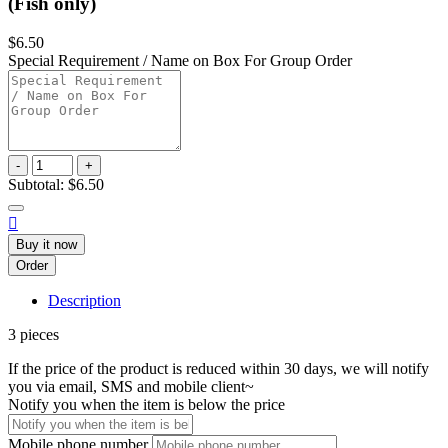
(Fish only)
$6.50
Special Requirement / Name on Box For Group Order
-
+
Subtotal:
$6.50

Buy it now
Order
Description
3 pieces
If the price of the product is reduced within 30 days, we will notify
you via email, SMS and mobile client~
Notify you when the item is below the price
Mobile phone number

____

▶ [Problem details] Please make your reply exactly the lines from the one containing "Special Requirement /" through the end of the entries above, and nothing more.

▶ [Response for this exercise]
Special Requirement / Name on Box For Group Order
-
+
Subtotal:
$6.50

Buy it now
Order
Description
3 pieces
If the price of the product is reduced within 30 days, we will notify
you via email, SMS and mobile client~
Notify you when the item is below the price
Mobile phone number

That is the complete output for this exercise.